Based on the number of lesions, the involvement of lymph nodes and distant metastases, WHO system classifies cutaneous mastocytosis into four stages [8]. Present patient had a solitary lesion with no lymph node involvement and hence was considered to be in stage 1. Considering the benign nature of mastocytosis, the primary emphasis is to prevent the mast cell mediator release by avoiding the triggering factors like acute temperature changes, rubbing the skin lesion, insect bite, stress and drugs which include codeine, aspirin, morphine, alcohol and radiocontrast substances having iodine. Topical treatment options include corticosteroids and calcineurin inhibitors [1]. Treatment of acute mast cell activation includes education of parents and caretakers regarding epinephrine auto injector use in case of hypotension due to acute mast cell degranulation, H1 and H2 antihistaminics, topical and oral cromolyn sodium [4]. Factors strongly associated with disease resolution in paediatric-onset mastocytosis include a lower age at onset (<2 years), lower extent of skin affected and a normal bone-marrow examination [9].


Paediatric onset mastocytosis differs in presentation and prognosis from adults.
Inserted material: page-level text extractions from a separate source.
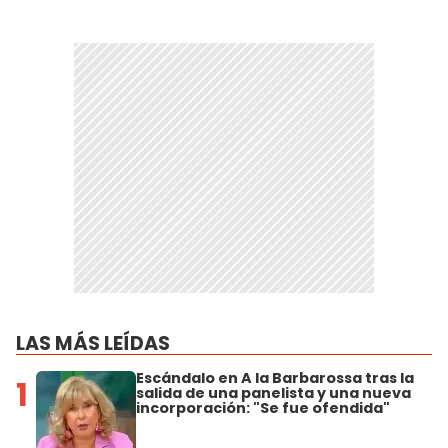
LAS MÁS LEÍDAS
Escándalo en A la Barbarossa tras la
1
salida de una panelista y una nueva
incorporación: "Se fue ofendida"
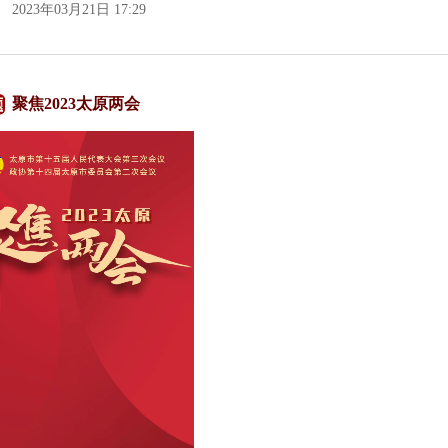
2023年03月21日 17:29
聚焦2023太原两会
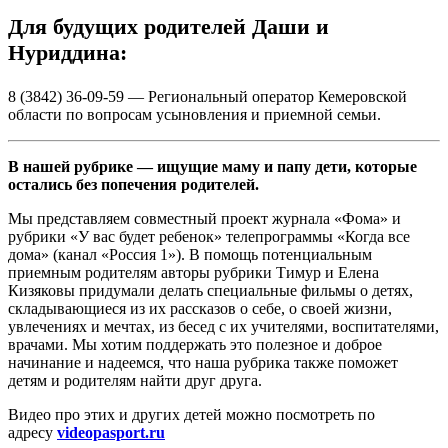
Для будущих родителей Даши и
Нуриддина:
8 (3842) 36-09-59 — Региональный оператор Кемеровской
области по вопросам усыновления и приемной семьи.
В нашей рубрике — ищущие маму и папу дети, которые
остались без попечения родителей.
Мы представляем совместный проект журнала «Фома» и
рубрики «У вас будет ребенок» телепрограммы «Когда все
дома» (канал «Россия 1»). В помощь потенциальным
приемным родителям авторы рубрики Тимур и Елена
Кизяковы придумали делать специальные фильмы о детях,
складывающиеся из их рассказов о себе, о своей жизни,
увлечениях и мечтах, из бесед с их учителями, воспитателями,
врачами. Мы хотим поддержать это полезное и доброе
начинание и надеемся, что наша рубрика также поможет
детям и родителям найти друг друга.
Видео про этих и других детей можно посмотреть по
адресу
videopasport.ru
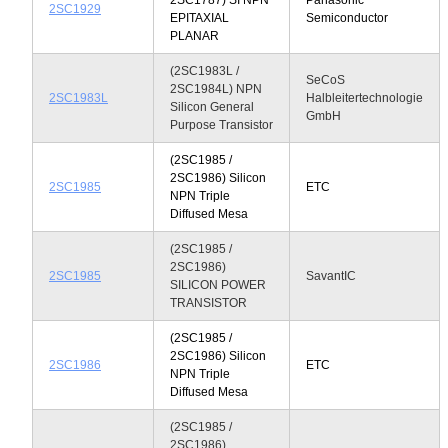
2SC1929
EPITAXIAL
Semiconductor
PLANAR
(2SC1983L /
SeCoS
2SC1984L) NPN
2SC1983L
Halbleitertechnologie
Silicon General
GmbH
Purpose Transistor
(2SC1985 /
2SC1986) Silicon
2SC1985
ETC
NPN Triple
Diffused Mesa
(2SC1985 /
2SC1986)
2SC1985
SavantIC
SILICON POWER
TRANSISTOR
(2SC1985 /
2SC1986) Silicon
2SC1986
ETC
NPN Triple
Diffused Mesa
(2SC1985 /
2SC1986)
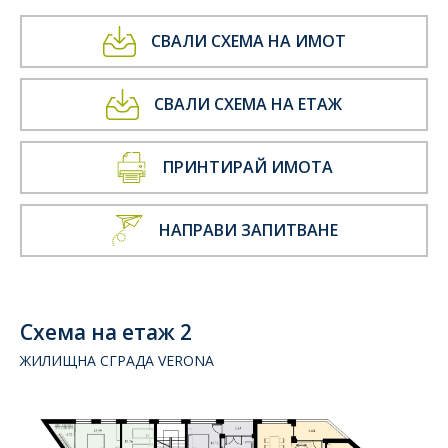
СВАЛИ СХЕМА НА ИМОТ
СВАЛИ СХЕМА НА ЕТАЖ
ПРИНТИРАЙ ИМОТА
НАПРАВИ ЗАПИТВАНЕ
Схема на етаж 2
ЖИЛИЩНА СГРАДА VERONA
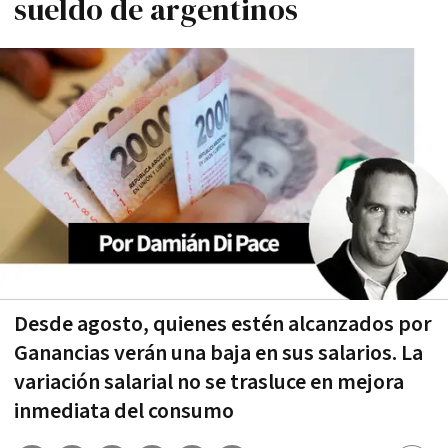
sueldo de argentinos
Desde agosto, quienes estén alcanzados por
Ganancias verán una baja en sus salarios. La
variación salarial no se trasluce en mejora
inmediata del consumo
A physical examination with positive Darier’s sign and symptoms related to mast cell mediator release helps in clinical diagnosis which were absent in this patient. This baby was referred to us as a case of chronic abscess treated with antibiotics. Hence, a high degree of suspicion is required in asymptomatic patients as Darier’s sign is not always positive and clinico-pathological correlation will help in these situations.